Thursday, September 03, 2009

Obama Indoctrinating Students: America Lashes Out at White House

President Barack Obama's plans for a televised back-to-school address to students next week are drawing fire from some conservatives, who say he's just trying to indoctrinate them to his political beliefs.

The Obama administration is rethinking its course recommendations for students, [now] rewriting its suggestions to teachers for student assignments on how to "help the president,"

After two days of firestorm among Americans, with few exceptions the mainstream media continues to hide this story.

-- From "Right blasts Obama speech to students" by Nia-Malika Henderson, Politico 9/3/09

In the Sept. 8 speech, Obama will challenge students to work hard, set goals for their education and take responsibility for their learning, Education Secretary Arne Duncan said in a letter to principals.

The Education Department is encouraging teachers to create lesson plans around the speech, using materials provided on the department website, that urge students to learn about Obama and other presidents.

But already, some conservatives are crying foul. The chairman of the Florida Republican Party is condemning Obama's speech as an attempt to "indoctrinate America's children to his socialist agenda."

Texas school districts are discussing whether the president's speech will be shown — some districts are leaving it up to individual teachers with an opt out parents who don't want their children to view the speech, according to the Houston Chronicle.

In his letter to principals, Duncan said viewing of the speech is encouraged, not mandatory. It's the first time a president has ever given a speech addressed directly to students.

To read the entire article above, CLICK HERE.

From "Arlington Pulls Up a Desk For President, Entourage" by Michael Alison Chandler and Debbi Wilgoren, Washington Post Staff Writers 9/3/09

The speech, which will be broadcast live on C-SPAN and the White House Web site, is intended to motivate students and underscore the president's commitment to education, even as the country is engaged in two wars, an economic crisis and a tense health-care debate, the White House said.

But some of Obama's harsher critics have denounced the effort, saying the White House is trying to indoctrinate students politically. They are especially opposed to suggestions by the U.S. Department of Education for classroom activities that could be linked to the speech, such as group discussions of what Obama is asking children to do and whether the speech left them feeling motivated.

Jim Greer, chairman of the Republican Party for the state of Florida, issued a statement blasting the speech as an effort to "spread President Obama's socialist ideology." Although Obama will focus on themes such as setting educational goals and taking personal responsibility for learning, Greer speculated that the president would use the address to "justify his positions" on health care, the economy and taxes.

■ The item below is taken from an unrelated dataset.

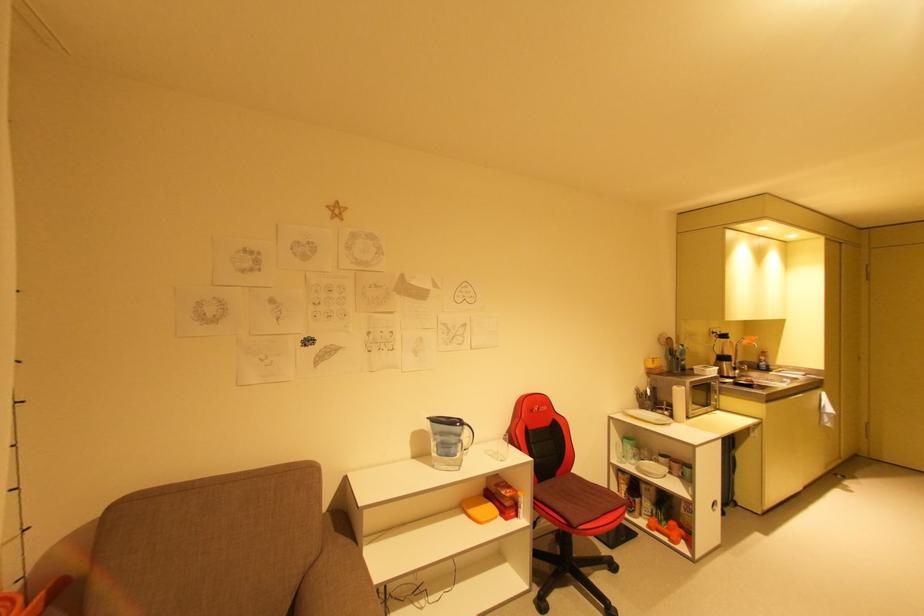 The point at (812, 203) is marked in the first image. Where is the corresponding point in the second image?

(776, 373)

At the same time, administration officials appear to have responded to some of the criticism, changing a suggested activity from having children write letters to themselves about "what they could do to help the president" to writing about "how they can achieve their short-term and long-term educational goals."

[White House spokesman Tommy] Vietor said aides decided the new language was "clearer" than the original. There was never a political -- or policy -- component intended as part of the effort, he said. The speech will be released in advance and posted to the White House Web site, he said, so parents or teachers can review the text before the broadcast.

To read the entire article above, CLICK HERE.

From "White House Withdraws Call for Students to 'Help' Obama" FOX News 9/3/09

The Washington Times reported Thursday that presidential aides acknowledged they helped the U.S. Education Department write the suggested assignments, which stirred criticism by many who say Obama is trying to indoctrinate the education system.

White House aides said the language was supposed to be a inspirational, pro-education message to America's youths, but its unintended consequences were evident.